Removed video of Barbara Liskov from the end – it felt disconnected from the flow of the article. You can still watch it on YouTube: Barbara Liskov on the Future of Computer Science
Added PyTorch and TensorFlow references about tensors. u/jefuf didn't know.
Rewrote intro to be more punchy. A lot of rewritten parts to better explain ideas. Overall, lot of polish based on the feedback.
Removed remark about past design for custom operators – g←{Ⓛ:Ⓡ|+} – Ⓛ and Ⓡ designated left and right argument for the operator. This notation had several problems:
1. it doesn't contain information needed for polymorphic operators,
2. abstracting formula into an operator requires rewriting argument names,
3. it uses a bit unfamiliar glyphs
However, it stays true to APL heritage, and adding type information can be done like this: (N g N)←{Ⓛ:Ⓡ|+}, where N designates a tensor type. Glyphs for other types are: λ lambda, · null/undefined, @ symbol, 🛑 error.

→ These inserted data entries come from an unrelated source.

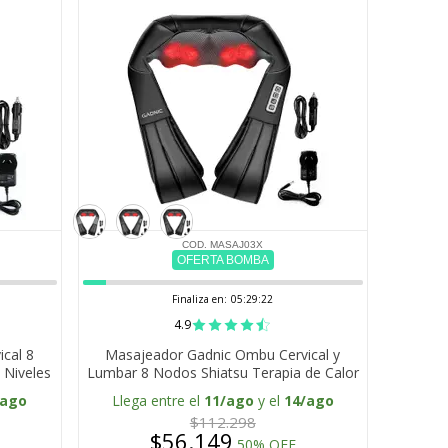
COD. MASAJ03X
OFERTA BOMBA
Finaliza en:
05:29:21
4.9
cal 8
Masajeador Gadnic Ombu Cervical y
 Niveles
Lumbar 8 Nodos Shiatsu Terapia de Calor
Alivio Muscular
/ago
Llega entre el
11/ago
y el
14/ago
$112.298
$56.149
50% OFF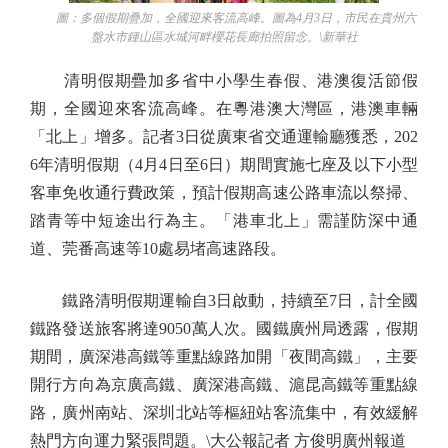
圖：多個假期疊加，全國迎來客流高峰。圖為4月3日，市民在貴州六
盤水市鍾山區水城河畔櫻花長廊拍照留念。\新華社
清明假期疊加多省中小學生春假、港澳復活節假
期，全國迎來客流高峰。在粵港澳大灣區，港澳車輛
「北上」增多。記者3日從廣東省交通運輸廳獲悉，202
6年清明假期（4月4日至6日）期間實施七座及以下小型
客車免收通行費政策，預計假期高速公路車流以祭掃、
踏青等中短途出行為主。「港車北上」需謹防深中通
道、莞番高速等10處易堵高速路段。
鐵路清明假期運輸自3日啟動，持續至7日，計全國
鐵路發送旅客將達9050萬人次。國鐵廣州局透露，假期
期間，廣深港高鐵等重點線路加開「夜間高鐵」，主要
開行方向為京廣高鐵、廣深港高鐵、滬昆高鐵等重點線
路，廣州南站、深圳北站等樞紐站客流集中，有效緩解
熱門方向運力緊張問題。\大公報記者 方俊明廣州報道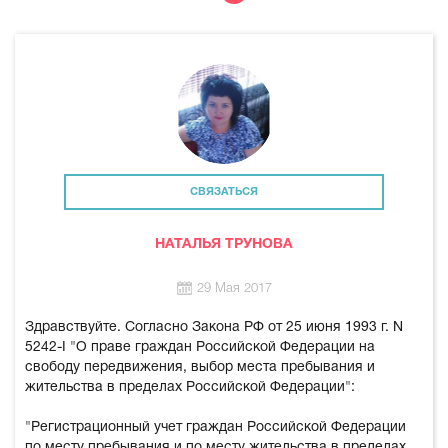
СВЯЗАТЬСЯ
НАТАЛЬЯ ТРУНОВА
29 Мая 2017
Здравствуйте. Согласно Закона РФ от 25 июня 1993 г. N
5242-I "О праве граждан Российской Федерации на
свободу передвижения, выбор места пребывания и
жительства в пределах Российской Федерации":
"Регистрационный учет граждан Российской Федерации
по месту пребывания и по месту жительства в пределах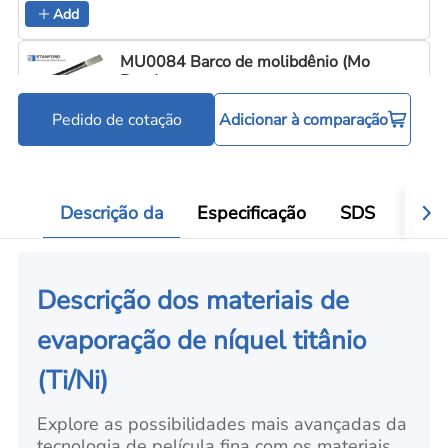
Add
MU0084 Barco de molibdênio (Mo
Boat)
Pedido de cotação
Adicionar à comparação
Cadinhos e barquinhas de evaporação
C
Add
Descrição da
Especificação
SDS
Aval
Descrição dos materiais de
evaporação de níquel titânio
(Ti/Ni)
Explore as possibilidades mais avançadas da
tecnologia de película fina com os materiais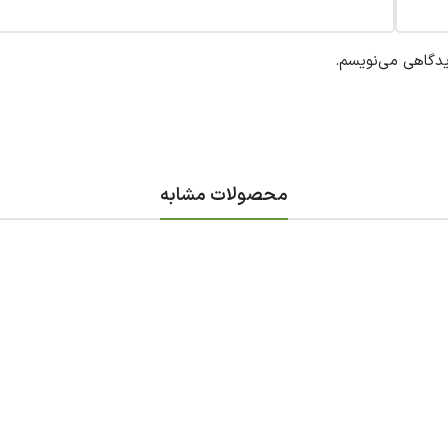
یدگاهی می‌نویسم.
محصولات مشابه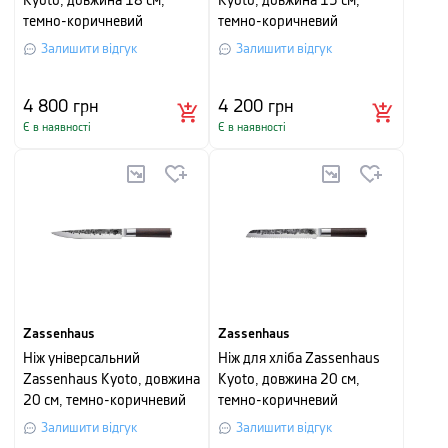
Kyoto, довжина 18 см,
Kyoto, довжина 13 см,
темно-коричневий
темно-коричневий
Залишити відгук
Залишити відгук
4 800
грн
4 200
грн
Є в наявності
Є в наявності
Zassenhaus
Zassenhaus
Ніж універсальний
Ніж для хліба Zassenhaus
Zassenhaus Kyoto, довжина
Kyoto, довжина 20 см,
20 см, темно-коричневий
темно-коричневий
Залишити відгук
Залишити відгук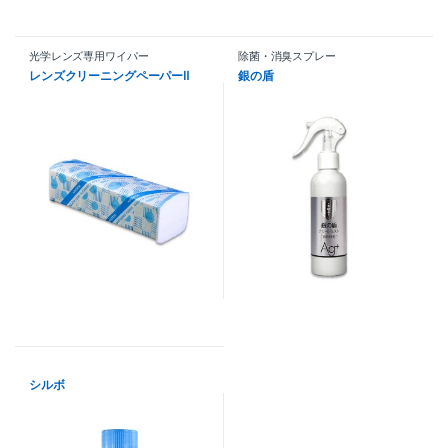
光学レンズ専用ワイパー
除菌・消臭スプレー
レンズクリーニングペーパーⅡ
銀の盾
シルボ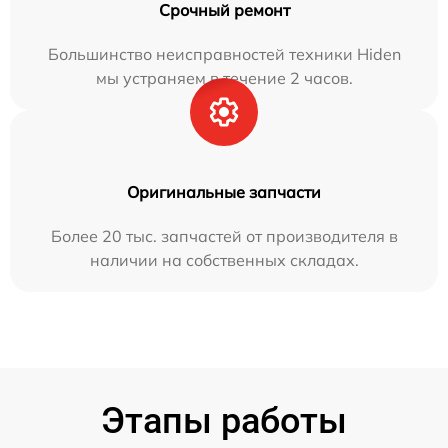
Срочный ремонт
Большинство неисправностей техники Hiden
мы устраняем в течение 2 часов.
Оригинальные запчасти
Более 20 тыс. запчастей от производителя в
наличии на собственных складах.
Этапы работы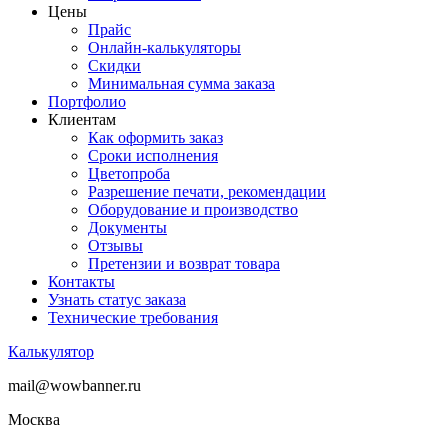
Цены
Прайс
Онлайн-калькуляторы
Скидки
Минимальная сумма заказа
Портфолио
Клиентам
Как оформить заказ
Сроки исполнения
Цветопроба
Разрешение печати, рекомендации
Оборудование и производство
Документы
Отзывы
Претензии и возврат товара
Контакты
Узнать статус заказа
Технические требования
Калькулятор
mail@wowbanner.ru
Москва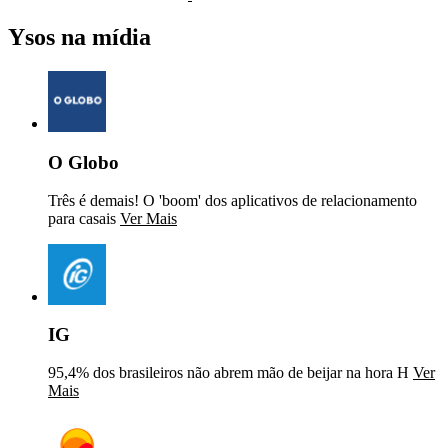
Ysos na mídia
O Globo
Três é demais! O 'boom' dos aplicativos de relacionamento
para casais
Ver Mais
IG
95,4% dos brasileiros não abrem mão de beijar na hora H
Ver
Mais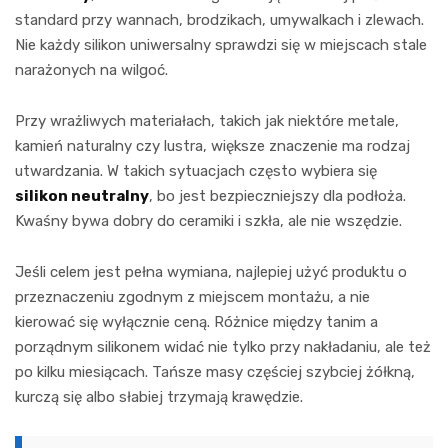
standard przy wannach, brodzikach, umywalkach i zlewach.
Nie każdy silikon uniwersalny sprawdzi się w miejscach stale
narażonych na wilgoć.
Przy wrażliwych materiałach, takich jak niektóre metale,
kamień naturalny czy lustra, większe znaczenie ma rodzaj
utwardzania. W takich sytuacjach często wybiera się
silikon neutralny
, bo jest bezpieczniejszy dla podłoża.
Kwaśny bywa dobry do ceramiki i szkła, ale nie wszędzie.
Jeśli celem jest pełna wymiana, najlepiej użyć produktu o
przeznaczeniu zgodnym z miejscem montażu, a nie
kierować się wyłącznie ceną. Różnice między tanim a
porządnym silikonem widać nie tylko przy nakładaniu, ale też
po kilku miesiącach. Tańsze masy częściej szybciej żółkną,
kurczą się albo słabiej trzymają krawędzie.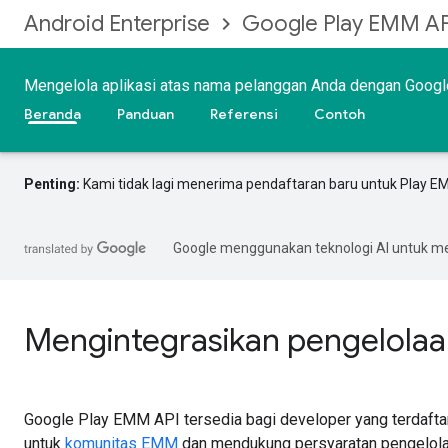
Android Enterprise
Google Play EMM AP
Mengelola aplikasi atas nama pelanggan Anda dengan Goog
Beranda
Panduan
Referensi
Contoh
Penting:
Kami tidak lagi menerima pendaftaran baru untuk Play E
Google menggunakan teknologi AI untuk m
Mengintegrasikan pengelolaan
Google Play EMM API tersedia bagi developer yang terdafta
untuk
komunitas EMM
dan mendukung persyaratan pengelol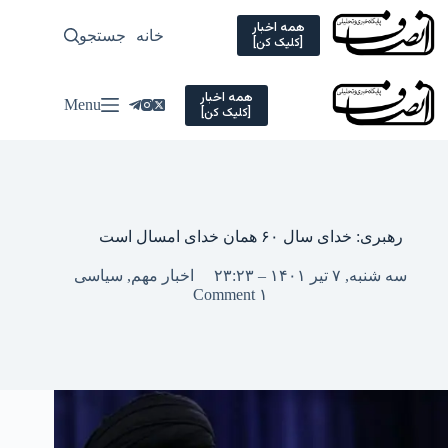
Ski
t
همه اخبار
خانه
جستجو
سیاسی
[کلیک کن]
conten
همه اخبار
Menu
[کلیک کن]
رهبری: خدای سال ۶۰ همان خدای امسال است
سه شنبه, ۷ تیر ۱۴۰۱ – ۲۳:۲۳
اخبار مهم
,
سیاسی
۱ Comment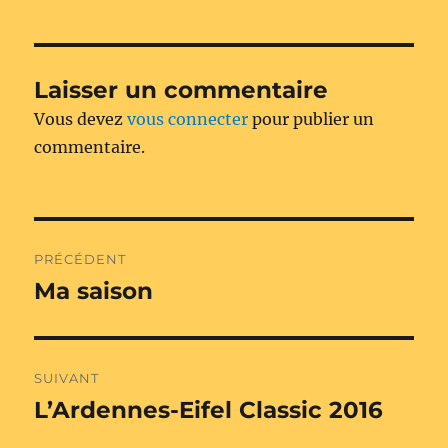
Laisser un commentaire
Vous devez
vous connecter
pour publier un
commentaire.
Navigation
PRÉCÉDENT
de
Ma saison
Publication
précédente :
l’article
SUIVANT
L’Ardennes-Eifel Classic 2016
Publication
suivante :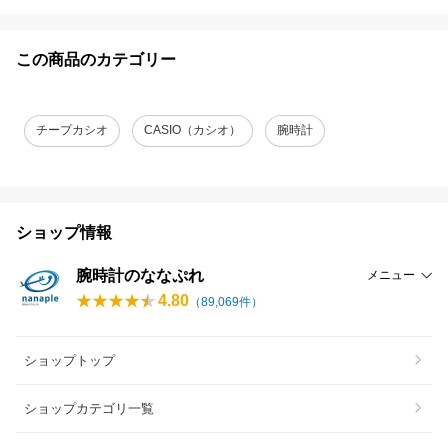
この商品のカテゴリー
チープカシオ
CASIO（カシオ）
腕時計
ショップ情報
腕時計のななぷれ
メニュー
4.80
（
89,069
件）
ショップトップ
ショップカテゴリ一覧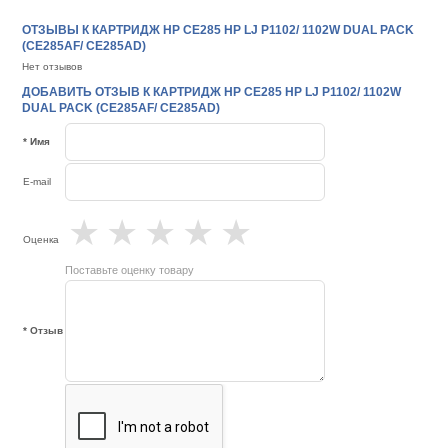
ОТЗЫВЫ К КАРТРИДЖ HP CE285 HP LJ P1102/ 1102W DUAL PACK
(CE285AF/ CE285AD)
Нет отзывов
ДОБАВИТЬ ОТЗЫВ К КАРТРИДЖ HP CE285 HP LJ P1102/ 1102W
DUAL PACK (CE285AF/ CE285AD)
* Имя
E-mail
★
★
★
★
★
Оценка
Поставьте оценку товару
* Отзыв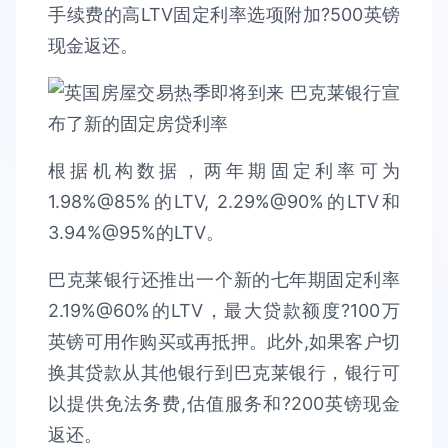
手续费的高LTV固定利率选项附加?500英镑
现金返还。
根据机构数据，两年期固定利率可为
1.98%@85%的LTV, 2.29%@90%的LTV和
3.94%@95%的LTV。
巴克莱银行还推出一个新的七年期固定利率
2.19%@60%的LTV，最大贷款额度?100万
英镑可用作购买或再抵押。此外,如果客户切
换其贷款从其他银行到巴克莱银行，银行可
以提供免法务费,估值服务和?200英镑现金
返还。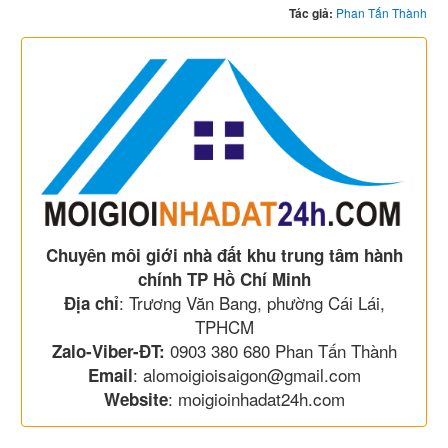
Tác giả:
Phan Tấn Thành
Chuyên môi giới nhà đất khu trung tâm hành
chính TP Hồ Chí Minh
: Trương Văn Bang, phường Cái Lái,
Địa chỉ
TPHCM
0903 380 680 Phan Tấn Thành
Zalo-Viber-ĐT:
: alomoigioisaigon@gmail.com
Email
: moigioinhadat24h.com
Website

Rewrote the pizza box code sketchbook part to contrast it with back of a napkin/envelope math, and included a link to some good discussion on why quick, iterative and collaborative problem solving is a great tool for doing impossible stuff.
Added image showing pipeline/fluent interface.
Rewrote the intro and Gauss stuff.
Made Fluent code examples in text syntax highlighted & made image code examples follow dark/light appearance settings. (Not mockups though.) And removed "light version" punchline as it does not make sense anymore.